Faut-il parler du danger que la possible extension du forfait social fait peser sur ces formes de rémunérations très prisées tant des employeurs que des employés ? Oui, si l’on y voit des avantages. Non, si l’on se rappelle que le fameux ticket-restaurant — exemple le plus connu de ces soi-disant avantages — n’est jamais qu’une forme de salaire en nature que l’employeur, à bien y regarder, prélève sur le salaire total de l’employé (moyennant les avantages fiscaux évidemment).

En menaçant le « ticket-resto », la fiscalité française ne s’en prend pas au symbole d’une économie libre, mais au repère d’une résistance misérable. Le principe du salaire en nature représente pour l’employeur un avantage absolu, c’est un fait. Pour l’employé en revanche, l’avantage n’est que relatif, puisqu’il préférerait sans nul doute un salaire moins lourdement imposé.

Certes le salarié se réjouit de pouvoir sauver du fisc une portion de ce salaire. C’est oublier que malgré tout l’État lui dicte indirectement ce qu’il doit faire de son argent, puisque l’utilisation de ce salaire en nature reste limité par la loi à des prestations bien définies.

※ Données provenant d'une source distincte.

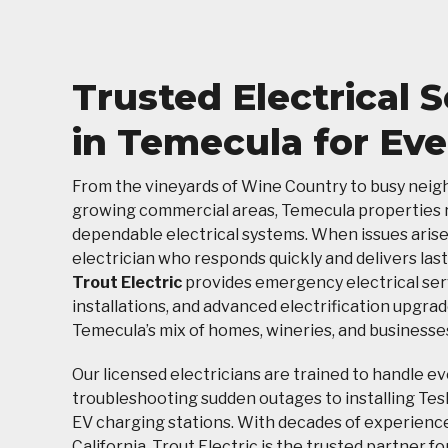
Trusted Electrical 
in Temecula for Ev
From the vineyards of Wine Country to busy nei
growing commercial areas, Temecula properties r
dependable electrical systems. When issues arise
electrician who responds quickly and delivers last
Trout Electric
provides emergency electrical ser
installations, and advanced electrification upgrad
Temecula’s mix of homes, wineries, and businesse
Our licensed electricians are trained to handle e
troubleshooting sudden outages to installing Tes
EV charging stations. With decades of experienc
California, Trout Electric is the trusted partner 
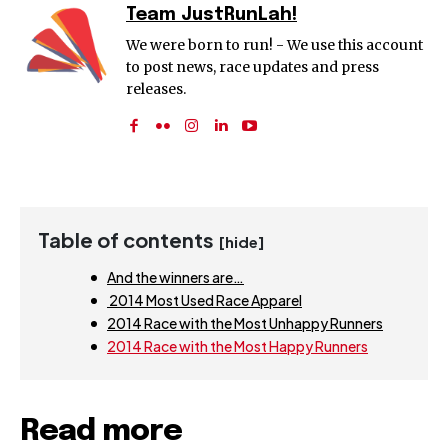
Team JustRunLah!
We were born to run! - We use this account
to post news, race updates and press
releases.
Table of contents
[hide]
And the winners are…
2014 Most Used Race Apparel
2014 Race with the Most Unhappy Runners
2014 Race with the Most Happy Runners
Read more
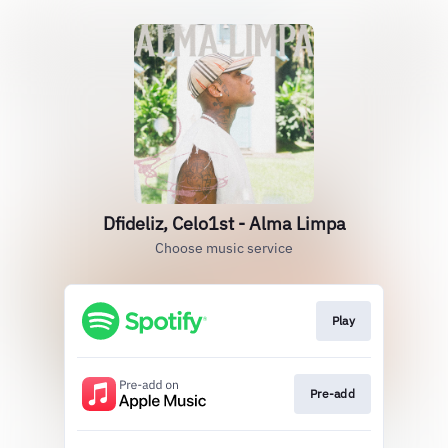
Dfideliz, Celo1st - Alma Limpa
Choose music service
Play
Pre-add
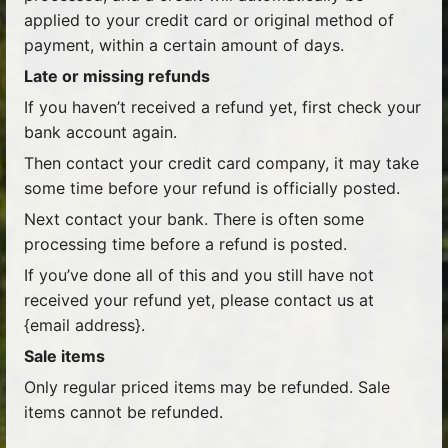
applied to your credit card or original method of
payment, within a certain amount of days.
Late or missing refunds
If you haven’t received a refund yet, first check your
bank account again.
Then contact your credit card company, it may take
some time before your refund is officially posted.
Next contact your bank. There is often some
processing time before a refund is posted.
If you’ve done all of this and you still have not
received your refund yet, please contact us at
{email address}.
Sale items
Only regular priced items may be refunded. Sale
items cannot be refunded.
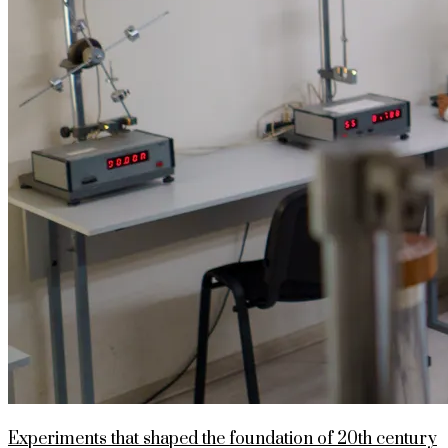
Experiments that shaped the foundation of 20th century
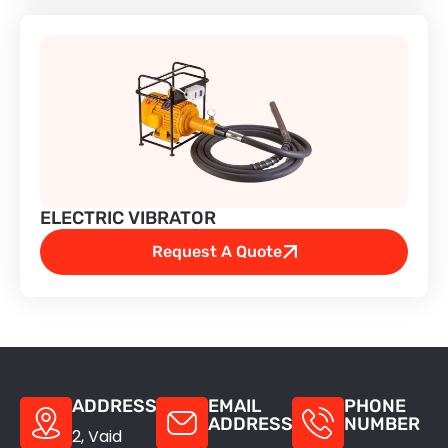
Abrasive Belt Grinder
Bench Grinder
Bench Polisher
Coolant Pump
ELECTRIC VIBRATOR
Electric Vibrator
Request A Quote
Electro-Megnetic Brake Motor
Electroplating Rectifier Machine
ADDRESS
EMAIL
PHONE
Flexible Shaft Grinder
ADDRESS
NUMBER
2, Vaid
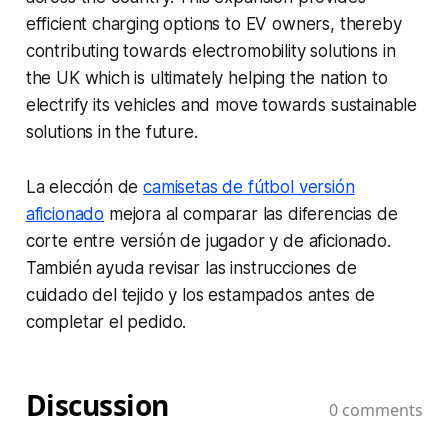
efficient charging options to EV owners, thereby
contributing towards electromobility solutions in
the UK which is ultimately helping the nation to
electrify its vehicles and move towards sustainable
solutions in the future.
La elección de
camisetas de fútbol versión
aficionado
mejora al comparar las diferencias de
corte entre versión de jugador y de aficionado.
También ayuda revisar las instrucciones de
cuidado del tejido y los estampados antes de
completar el pedido.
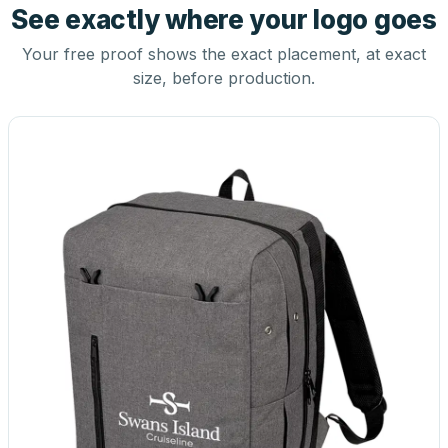
See exactly where your logo goes
Your free proof shows the exact placement, at exact
size, before production.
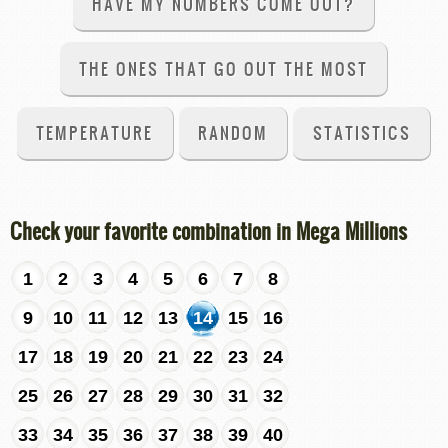
HAVE MY NUMBERS COME OUT?
THE ONES THAT GO OUT THE MOST
TEMPERATURE
RANDOM
STATISTICS
Check your favorite combination in Mega Millions
1
2
3
4
5
6
7
8
9
10
11
12
13
14
15
16
17
18
19
20
21
22
23
24
25
26
27
28
29
30
31
32
33
34
35
36
37
38
39
40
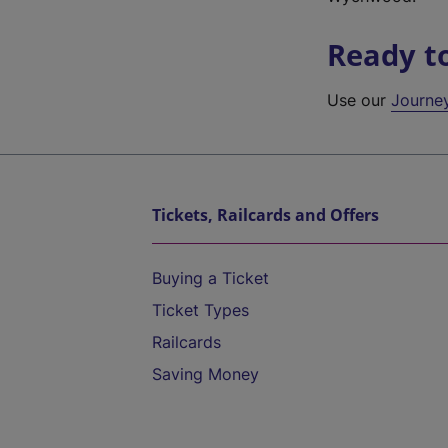
Ready t
Use our
Journe
Tickets, Railcards and Offers
Buying a Ticket
Ticket Types
Railcards
Saving Money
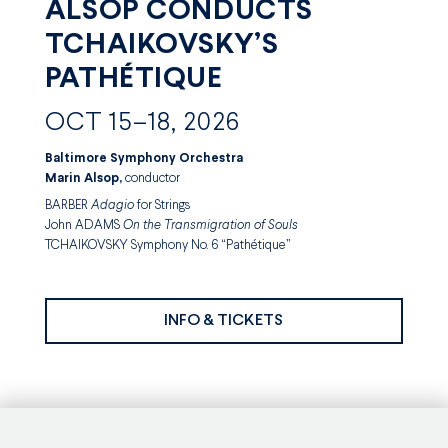
ALSOP CONDUCTS
TCHAIKOVSKY’S
PATHÉTIQUE
OCT 15–18, 2026
Baltimore Symphony Orchestra
Marin Alsop,
conductor
BARBER
Adagio
for Strings
John ADAMS
On the Transmigration of Souls
TCHAIKOVSKY Symphony No. 6 “Pathétique”
INFO & TICKETS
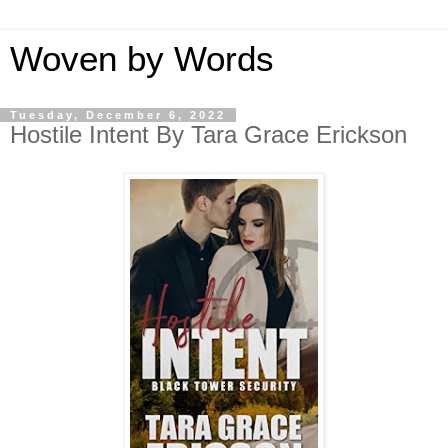
Woven by Words
Tuesday, December 6, 2022
Hostile Intent By Tara Grace Erickson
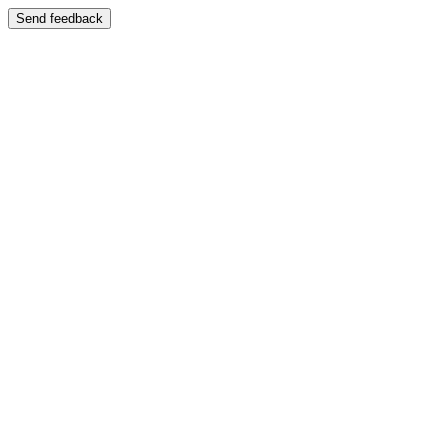
Send feedback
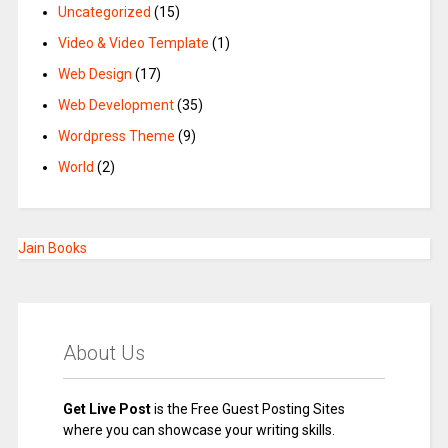
Uncategorized
(15)
Video & Video Template
(1)
Web Design
(17)
Web Development
(35)
Wordpress Theme
(9)
World
(2)
Jain Books
About Us
Get Live Post
is the Free Guest Posting Sites
where you can showcase your writing skills.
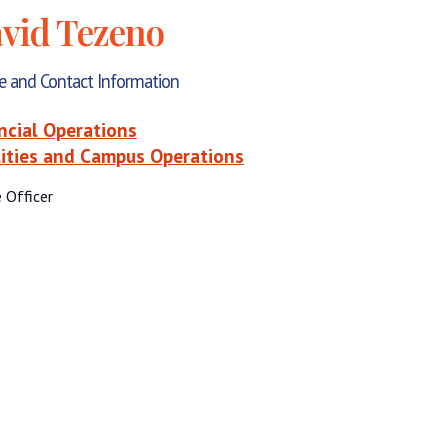
vid Tezeno
le and Contact Information
ncial Operations
lities and Campus Operations
e Officer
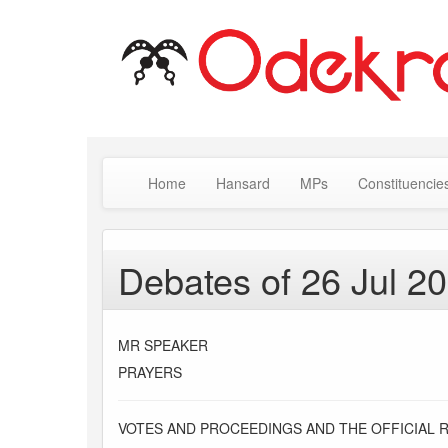
Home
Hansard
MPs
Constituencie
Debates of 26 Jul 2
MR SPEAKER
PRAYERS
VOTES AND PROCEEDINGS AND THE OFFICIAL 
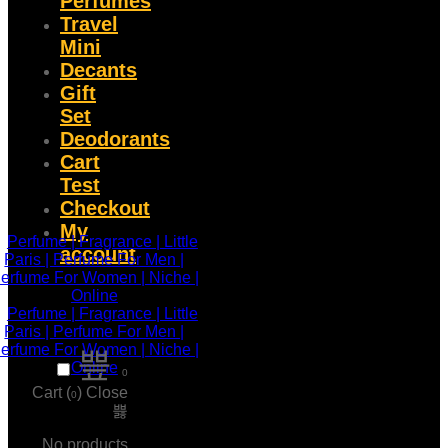
Perfumes
Travel
Mini
Decants
Gift
Set
Deodorants
Cart
Test
Checkout
My
account
0
Cart (
)
Close
0
No products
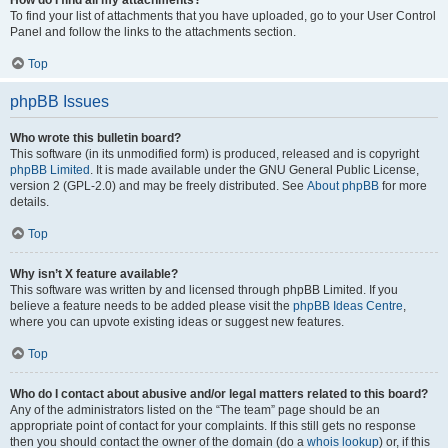
How do I find all my attachments?
To find your list of attachments that you have uploaded, go to your User Control
Panel and follow the links to the attachments section.
Top
phpBB Issues
Who wrote this bulletin board?
This software (in its unmodified form) is produced, released and is copyright
phpBB Limited
. It is made available under the GNU General Public License,
version 2 (GPL-2.0) and may be freely distributed. See
About phpBB
for more
details.
Top
Why isn’t X feature available?
This software was written by and licensed through phpBB Limited. If you
believe a feature needs to be added please visit the
phpBB Ideas Centre
,
where you can upvote existing ideas or suggest new features.
Top
Who do I contact about abusive and/or legal matters related to this board?
Any of the administrators listed on the “The team” page should be an
appropriate point of contact for your complaints. If this still gets no response
then you should contact the owner of the domain (do a
whois lookup
) or, if this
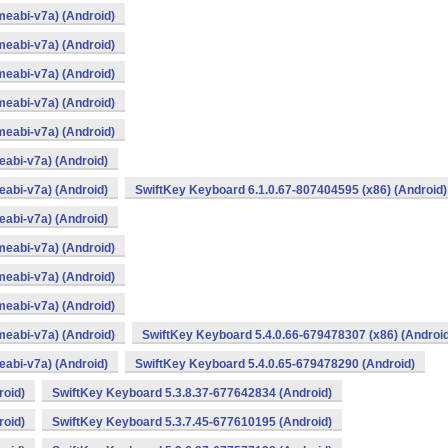
eabi-v7a) (Android)
eabi-v7a) (Android)
eabi-v7a) (Android)
eabi-v7a) (Android)
eabi-v7a) (Android)
abi-v7a) (Android)
abi-v7a) (Android)
SwiftKey Keyboard 6.1.0.67-807404595 (x86) (Android)
abi-v7a) (Android)
eabi-v7a) (Android)
eabi-v7a) (Android)
eabi-v7a) (Android)
eabi-v7a) (Android)
SwiftKey Keyboard 5.4.0.66-679478307 (x86) (Android
abi-v7a) (Android)
SwiftKey Keyboard 5.4.0.65-679478290 (Android)
roid)
SwiftKey Keyboard 5.3.8.37-677642834 (Android)
roid)
SwiftKey Keyboard 5.3.7.45-677610195 (Android)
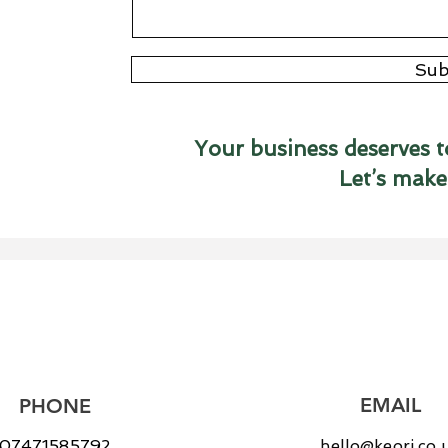
Sub
Your business deserves t
Let’s make
EMAIL
PHONE
07471585792
hello@keori.co.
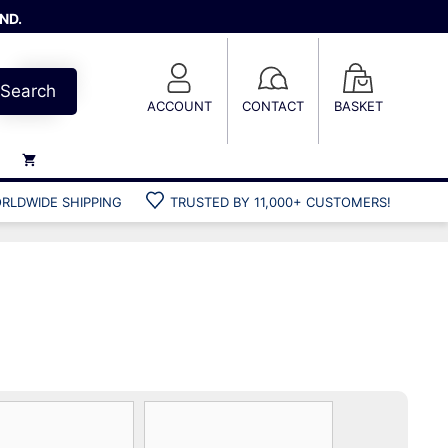
ND.
Search
ACCOUNT
CONTACT
BASKET
RLDWIDE SHIPPING
TRUSTED BY 11,000+ CUSTOMERS!
Weights
Weight belts
Belt accessories
Weight vests
Gun bags
Hard cases
Cool bags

Par définition, le titre-restaurant ne peut être ce papier monnaie qu’en mars 2009 Didier Chenet, président du Synhorcat, lui reprochait d’être devenu : l’utilisation en sera toujours très restreinte, même s’il est aujourd’hui possible d’acheter fruits et légumes avec un « ticket resto ».

C’est en vérité une bien triste alternative qui se trouve ici mise en lumière, puisque l’employé doit choisir entre la laisse de « l’avantage en nature » et la main baladeuse de la fiscalité. Aujourd’hui l’Etat ne médite pas d’en finir avec ce foyer de résistance « ultralibérale » qu’est le « ticket-resto », mais avec une conception voisine de la sienne, discriminant entre le nécessaire et le superflu. Signe que, pour l’essentiel, les jeux sont faits.